| What you are asked to do |
No pictures go into the copy. Write out exactly the lines below from the one containing "Tim [menuitem] (408, 694)" through the one containing "Mapa stránek (102, 1660)".

| Supplied material |
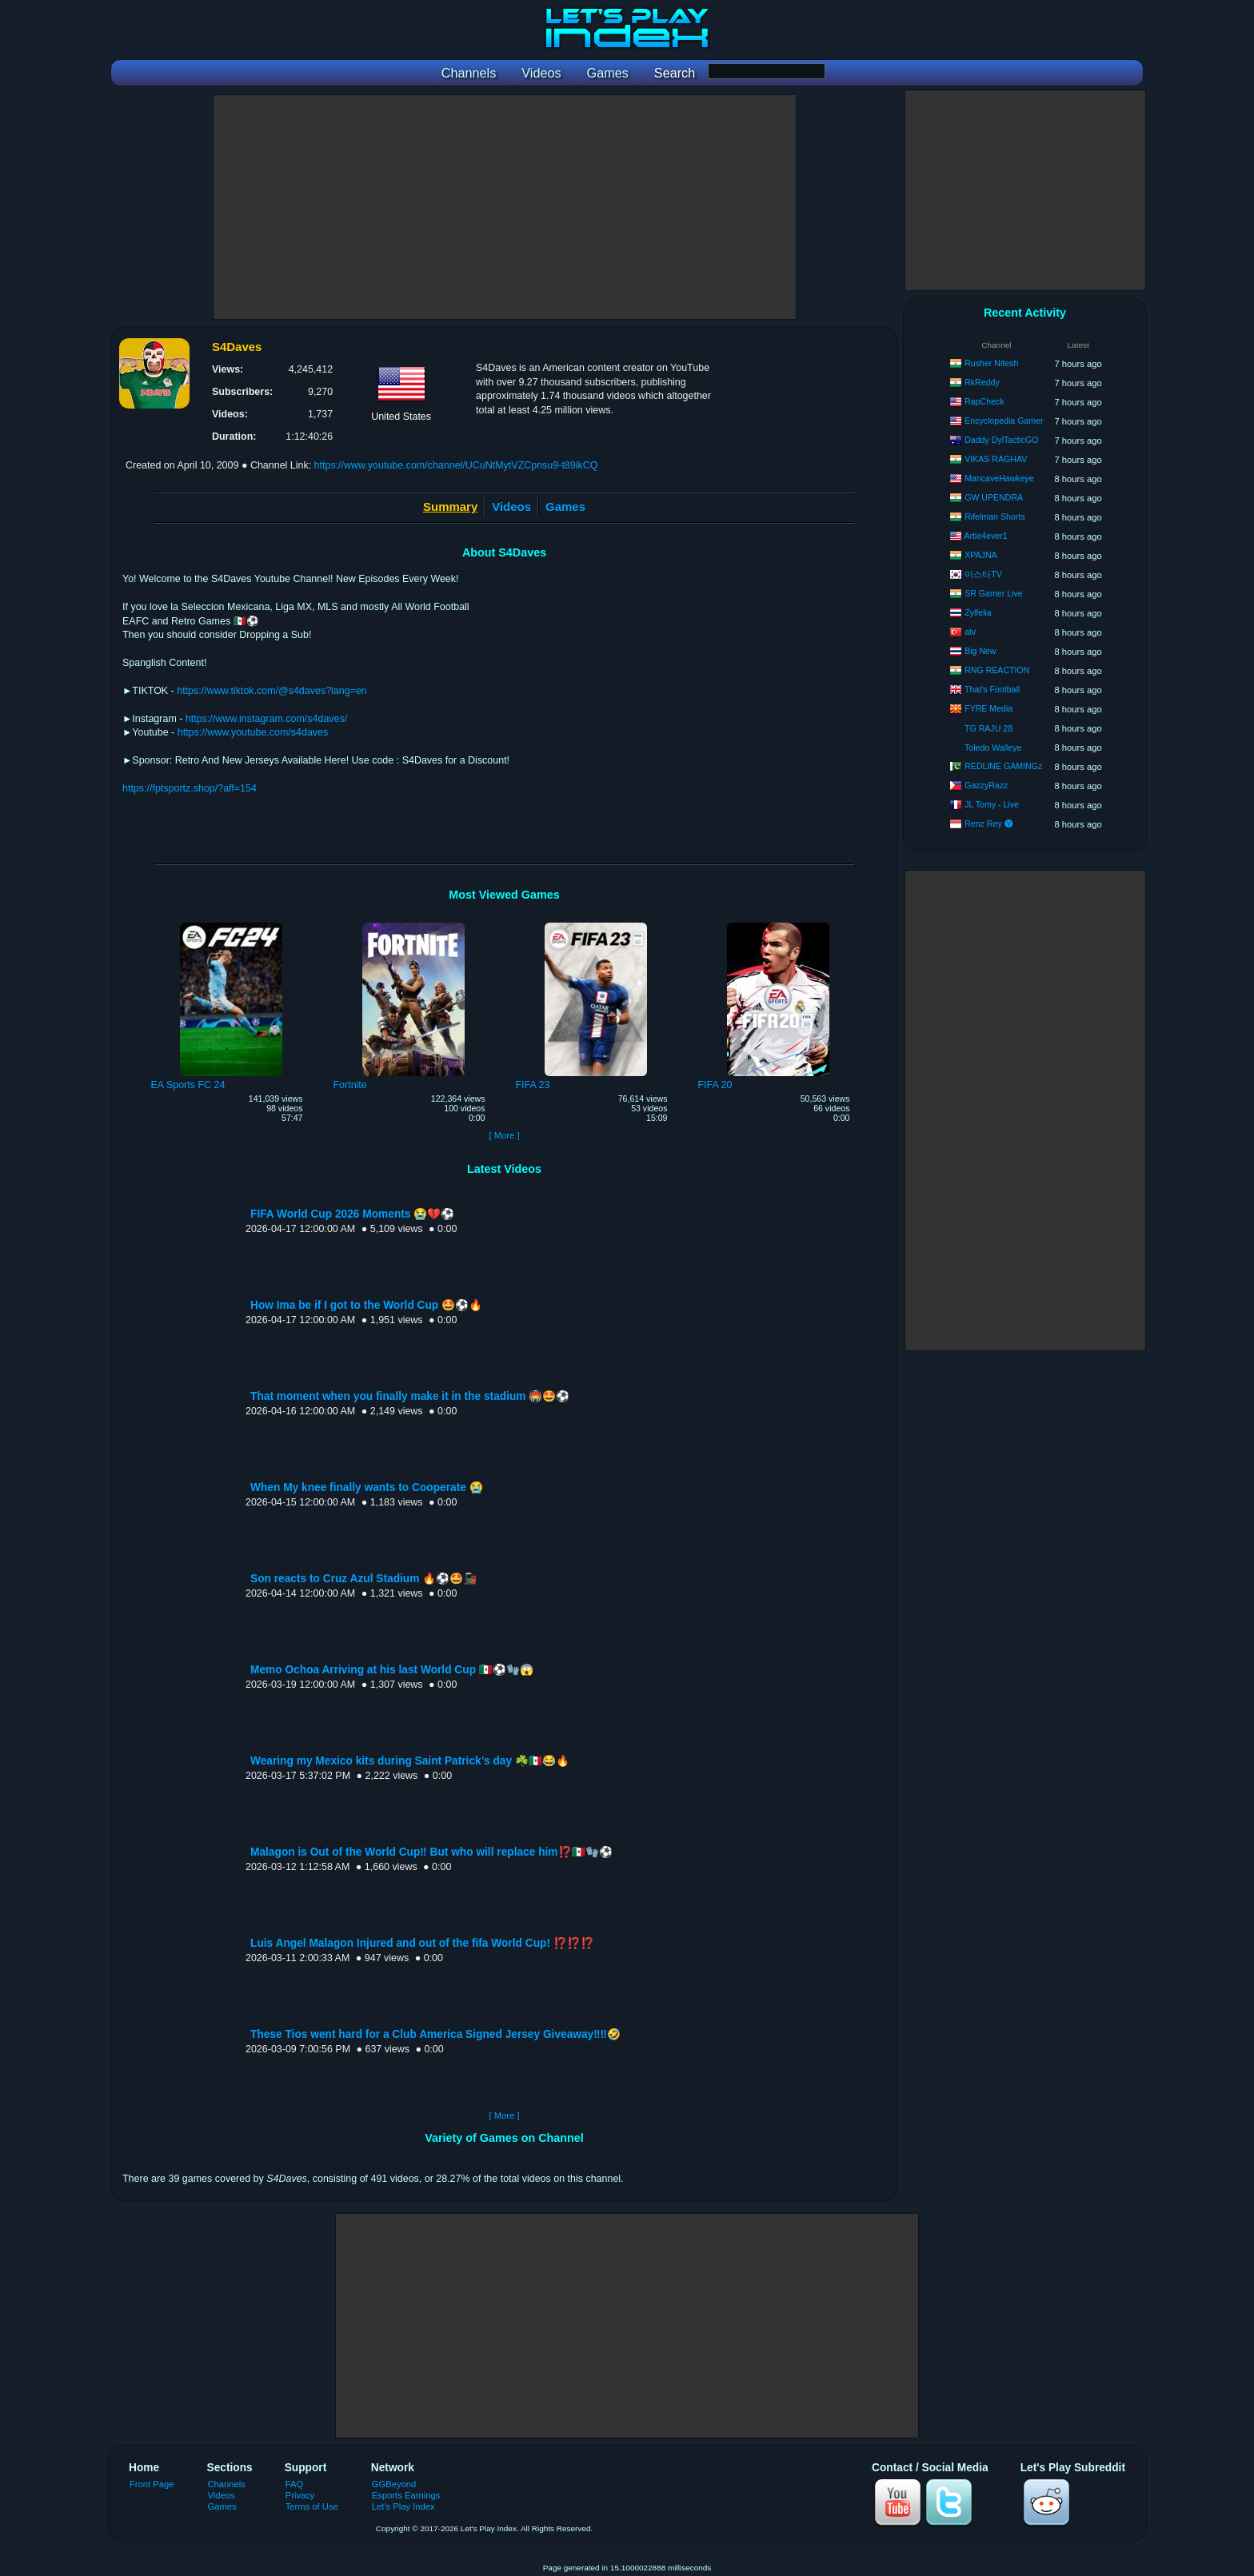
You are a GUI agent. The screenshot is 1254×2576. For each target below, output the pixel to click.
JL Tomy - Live (991, 804)
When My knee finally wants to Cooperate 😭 (366, 1487)
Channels (227, 2484)
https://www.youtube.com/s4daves (253, 732)
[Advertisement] (505, 207)
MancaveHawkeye (999, 478)
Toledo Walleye (992, 747)
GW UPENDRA (993, 497)
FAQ (294, 2484)
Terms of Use (312, 2506)
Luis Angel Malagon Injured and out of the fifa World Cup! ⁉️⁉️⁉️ (422, 1943)
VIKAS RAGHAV (995, 459)
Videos (511, 506)
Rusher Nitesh (991, 363)
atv (970, 631)
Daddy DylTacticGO (1001, 440)
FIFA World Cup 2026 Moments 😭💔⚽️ (352, 1214)
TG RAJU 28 (988, 728)
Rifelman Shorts (994, 516)
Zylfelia (978, 612)
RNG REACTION (996, 670)
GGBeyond (394, 2484)
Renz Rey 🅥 (988, 823)
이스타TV (983, 574)
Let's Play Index (403, 2506)
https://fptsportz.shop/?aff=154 (189, 788)
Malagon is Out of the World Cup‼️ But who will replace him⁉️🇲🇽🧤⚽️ (431, 1852)
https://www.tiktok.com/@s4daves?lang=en (272, 690)
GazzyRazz (986, 785)
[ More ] (504, 1135)
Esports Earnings (406, 2495)
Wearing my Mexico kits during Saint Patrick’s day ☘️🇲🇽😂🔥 (409, 1761)
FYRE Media (988, 708)
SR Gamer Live (993, 593)
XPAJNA (980, 555)
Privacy (300, 2495)
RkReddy (982, 382)
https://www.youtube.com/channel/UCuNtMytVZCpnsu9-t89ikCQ (456, 465)
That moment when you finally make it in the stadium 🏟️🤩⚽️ (409, 1396)
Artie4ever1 (986, 535)
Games (565, 506)
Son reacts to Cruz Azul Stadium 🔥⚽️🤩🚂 (363, 1579)
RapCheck (984, 401)
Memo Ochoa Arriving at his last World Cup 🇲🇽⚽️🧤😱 (391, 1670)
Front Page (152, 2484)
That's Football (992, 689)
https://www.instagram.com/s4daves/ (266, 718)
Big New (980, 651)
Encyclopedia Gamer (1003, 420)
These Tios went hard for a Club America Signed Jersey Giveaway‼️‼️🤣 (435, 2034)
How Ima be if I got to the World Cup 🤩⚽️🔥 (366, 1305)
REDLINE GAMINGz (1003, 766)
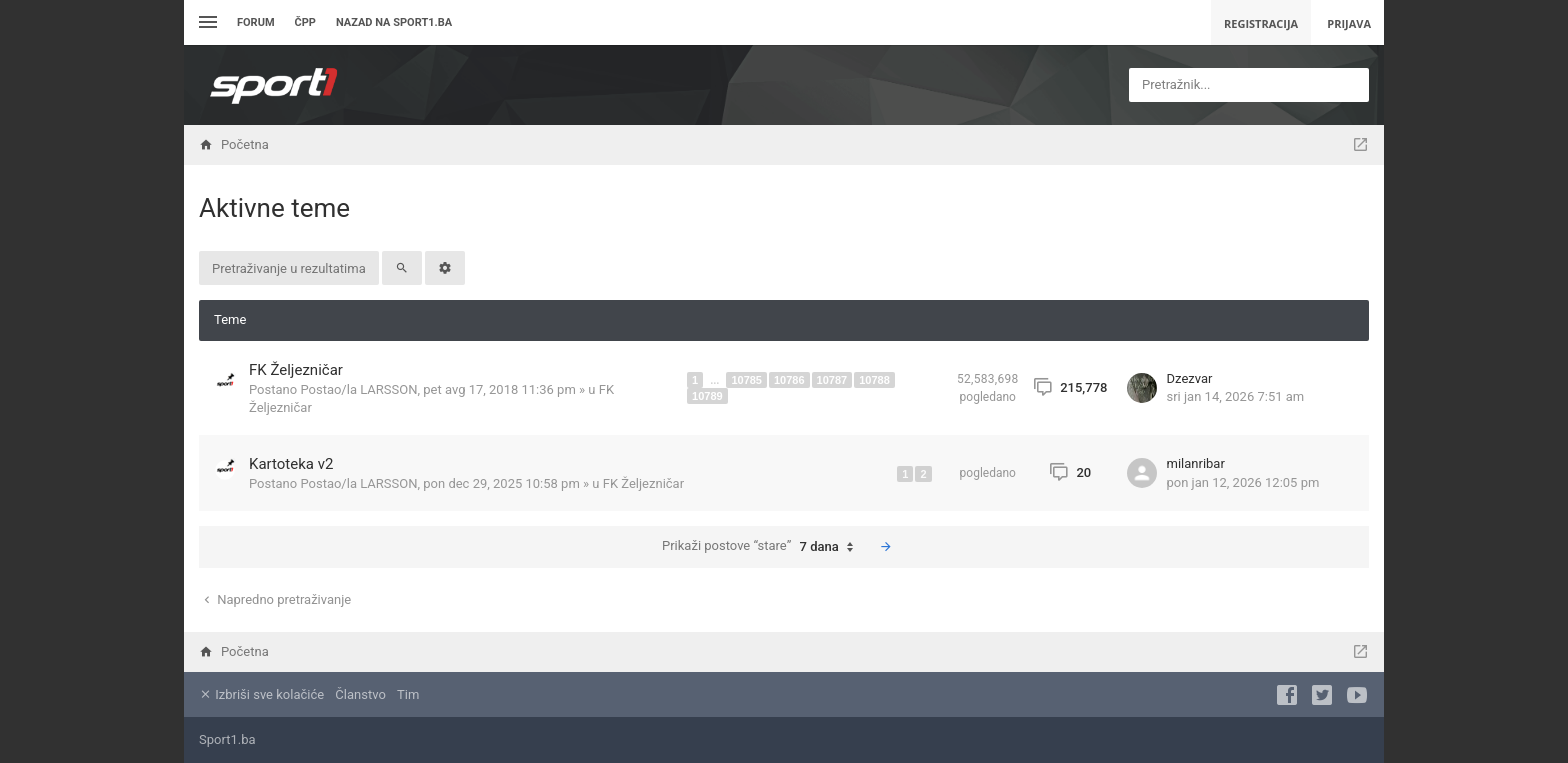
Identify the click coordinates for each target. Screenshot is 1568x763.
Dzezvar (1190, 378)
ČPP (305, 22)
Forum (256, 22)
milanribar (1196, 463)
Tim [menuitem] (408, 694)
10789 (707, 396)
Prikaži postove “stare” (762, 547)
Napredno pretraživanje (275, 599)
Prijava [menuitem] (1349, 23)
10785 (746, 380)
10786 (789, 380)
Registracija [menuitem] (1261, 23)
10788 (874, 380)
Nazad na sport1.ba (394, 22)
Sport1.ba (227, 739)
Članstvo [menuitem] (360, 694)
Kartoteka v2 (291, 464)
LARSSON (388, 389)
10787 (832, 380)
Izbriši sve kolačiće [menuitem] (261, 694)
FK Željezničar (296, 370)
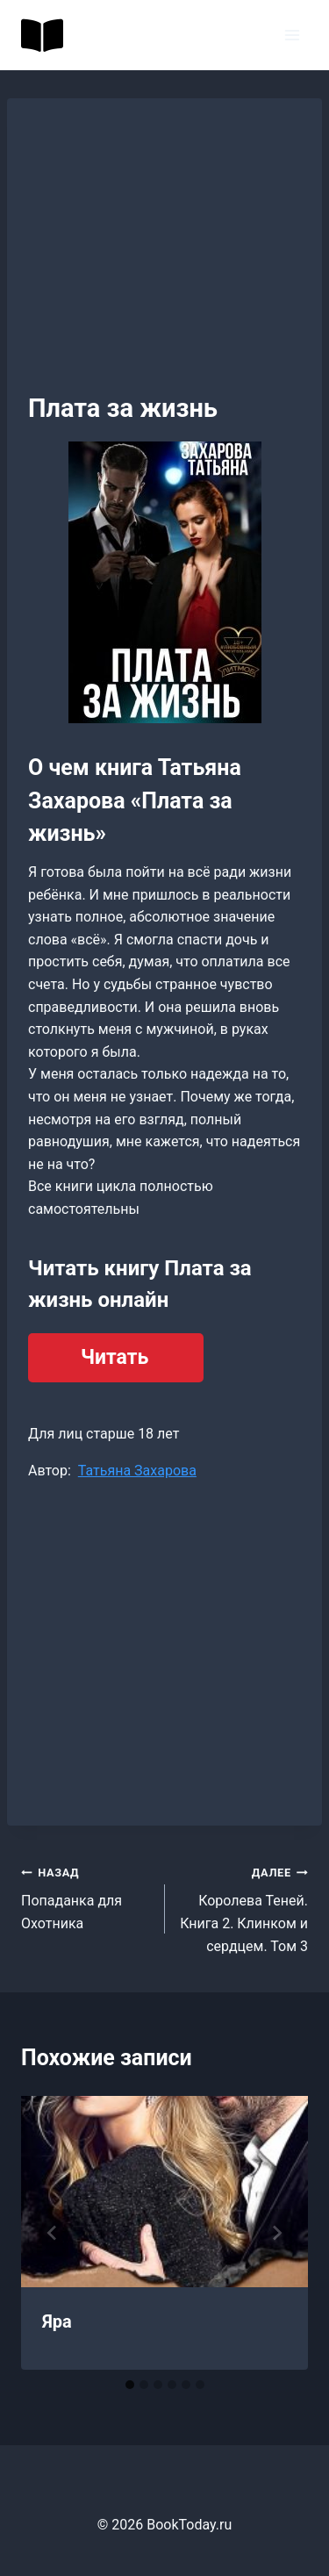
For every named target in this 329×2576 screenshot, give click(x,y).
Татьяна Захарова (137, 1470)
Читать (114, 1357)
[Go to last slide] (52, 2233)
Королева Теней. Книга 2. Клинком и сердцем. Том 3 (244, 1908)
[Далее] (276, 2233)
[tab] (129, 2384)
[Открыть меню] (291, 34)
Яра (57, 2321)
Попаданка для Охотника (86, 1896)
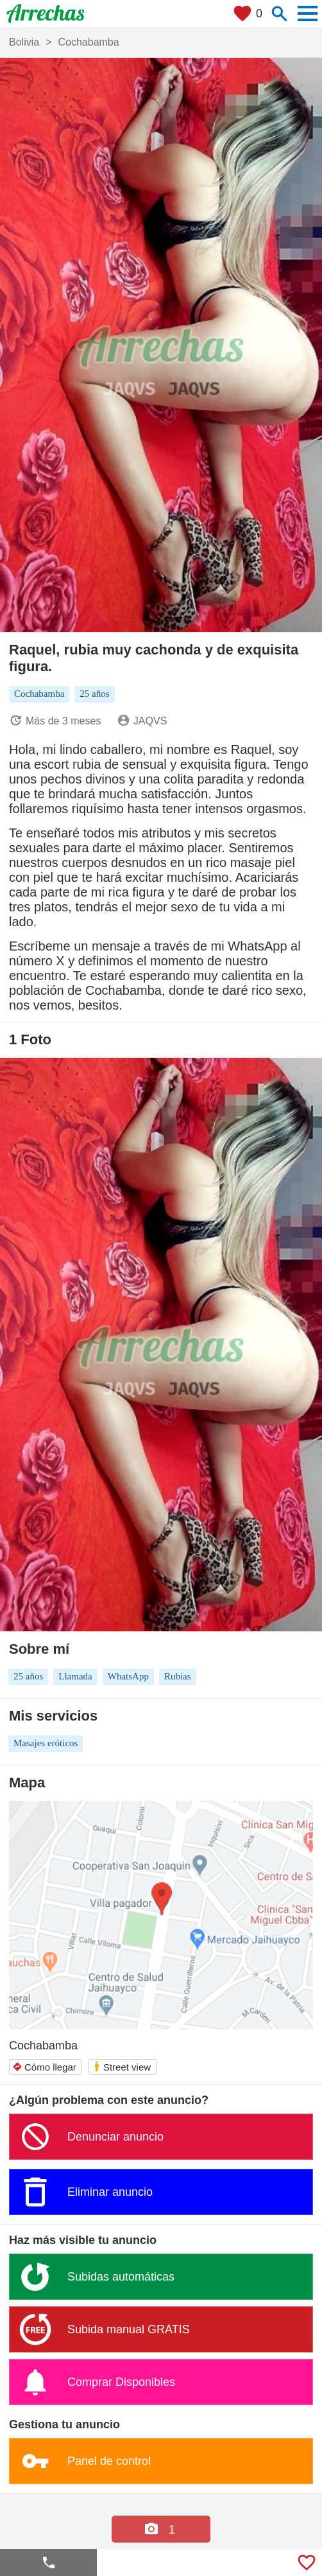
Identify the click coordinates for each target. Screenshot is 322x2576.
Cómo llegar (44, 2067)
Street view (122, 2066)
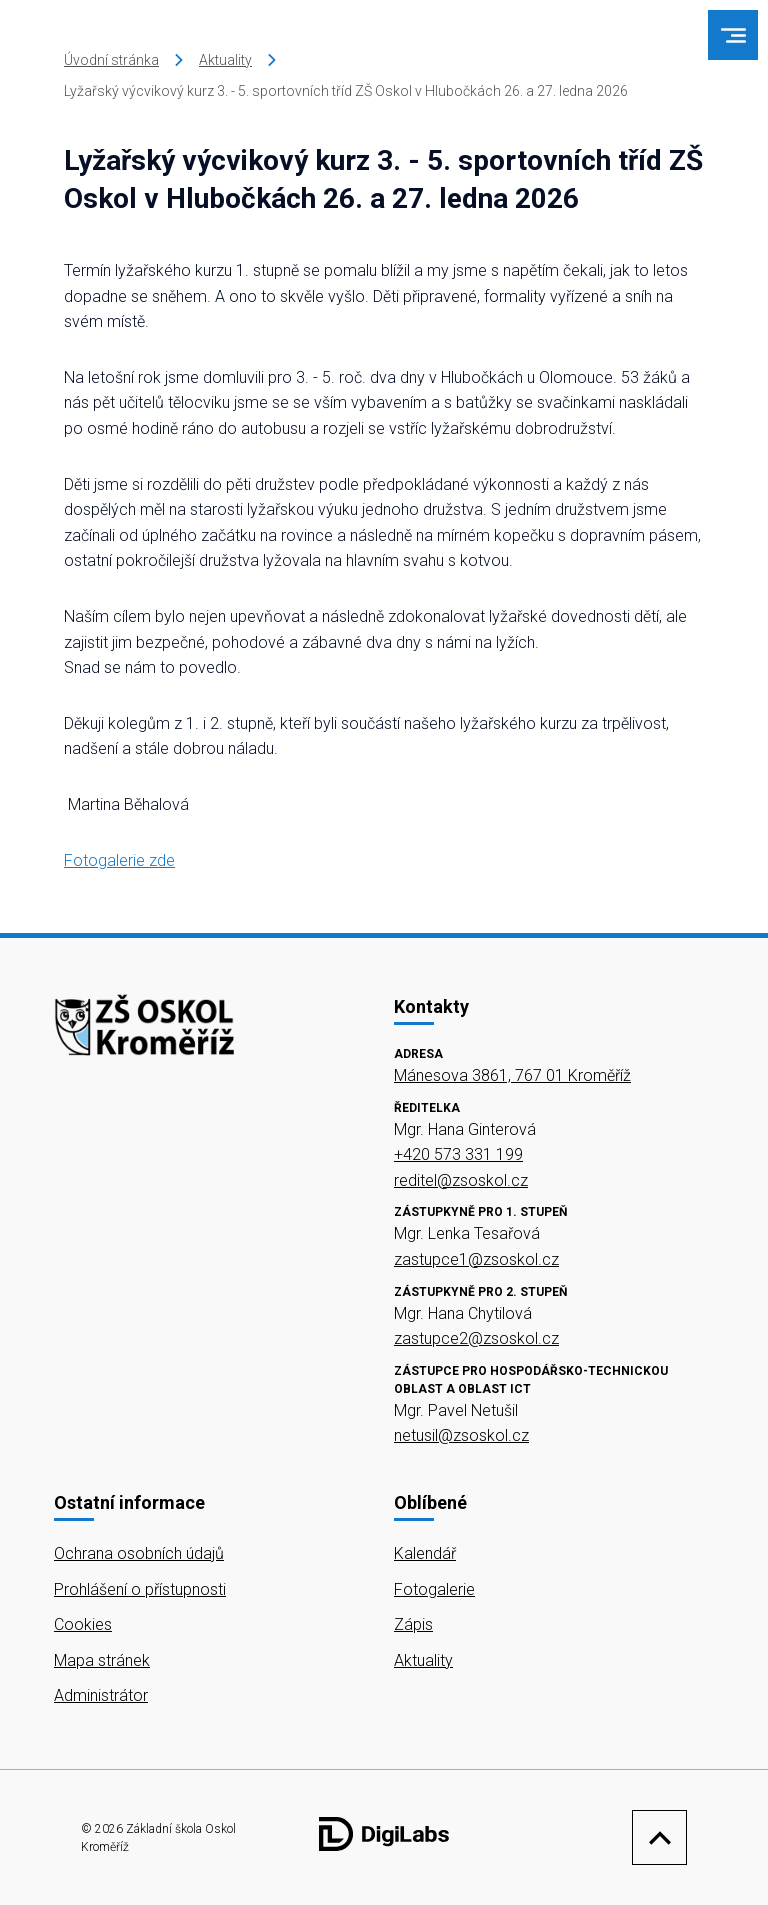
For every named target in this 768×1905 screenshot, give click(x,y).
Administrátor (101, 1695)
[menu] (733, 35)
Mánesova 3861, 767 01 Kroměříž (512, 1075)
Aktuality (225, 60)
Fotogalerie (434, 1589)
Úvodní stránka (111, 60)
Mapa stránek (102, 1660)
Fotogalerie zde (119, 860)
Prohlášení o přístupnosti (140, 1589)
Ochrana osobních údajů (139, 1553)
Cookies (83, 1624)
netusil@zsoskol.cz (461, 1435)
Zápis (413, 1624)
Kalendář (425, 1553)
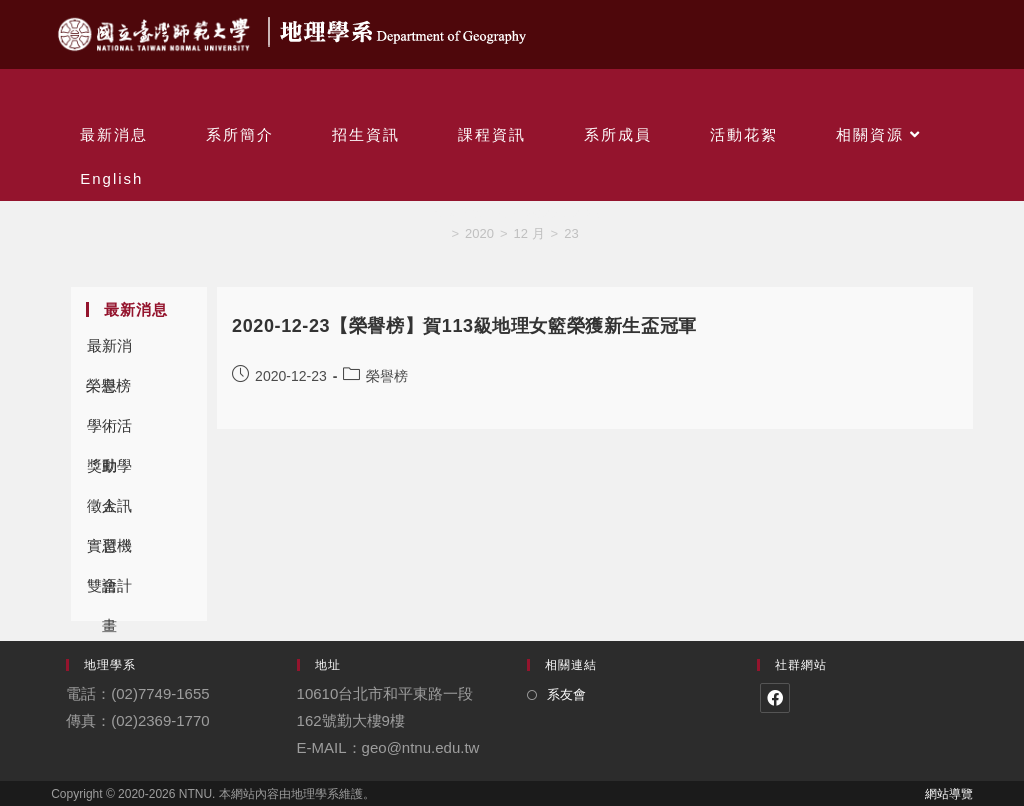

| Solution to the exercise |
Tim [menuitem] (408, 694)
10789 (707, 396)
Prikaži postove “stare” (762, 547)
Napredno pretraživanje (275, 599)
Prijava [menuitem] (1349, 23)
10785 (746, 380)
10786 (789, 380)
Registracija [menuitem] (1261, 23)
10788 (874, 380)
Nazad na sport1.ba (394, 22)
Sport1.ba (227, 739)
Članstvo [menuitem] (360, 694)
Kartoteka v2 (291, 464)
LARSSON (388, 389)
10787 (832, 380)
Izbriši sve kolačiće [menuitem] (261, 694)
FK Željezničar (296, 370)
For every named target in this 329×2576 screenshot, give click(x,y).
Татьяна Захарова (137, 1470)
Читать (114, 1357)
[Go to last slide] (52, 2233)
Королева Теней. Книга 2. Клинком и сердцем. Том 3 (244, 1908)
[Далее] (276, 2233)
[tab] (129, 2384)
[Открыть меню] (291, 34)
Яра (57, 2321)
Попаданка для Охотника (86, 1896)
Identify the click coordinates for each target. Screenshot is 322x2576.
Cómo llegar (44, 2067)
Street view (122, 2066)
For every named target in this 768×1905 screenshot, give click(x,y).
Administrátor (101, 1695)
[menu] (733, 35)
Mánesova 3861, 767 01 Kroměříž (512, 1075)
Aktuality (225, 60)
Fotogalerie (434, 1589)
Úvodní stránka (111, 60)
Mapa stránek (102, 1660)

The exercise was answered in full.